*What you have to do*.
In the copy, include every entry exactly but none of its images.

*Recorded information*.
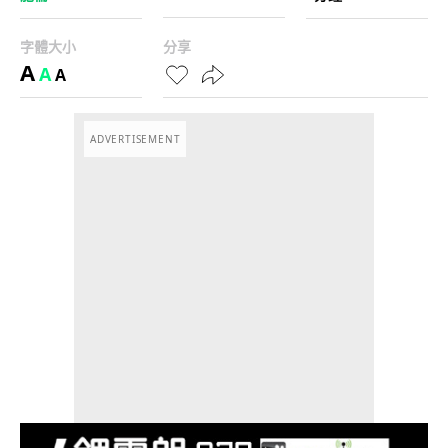
字體大小
分享
A
A
A
ADVERTISEMENT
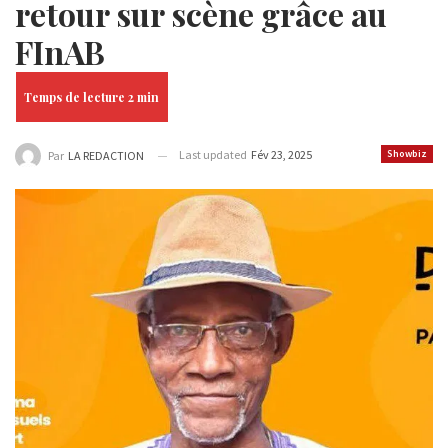
retour sur scène grâce au
FInAB
Last updated
Fév 23, 2025
Showbiz
Par
LA REDACTION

*Solution to this task*.
字體大小
分享
A
A
A
ADVERTISEMENT
retour sur scène grâce au
FInAB
Last updated
Fév 23, 2025
Showbiz
Par
LA REDACTION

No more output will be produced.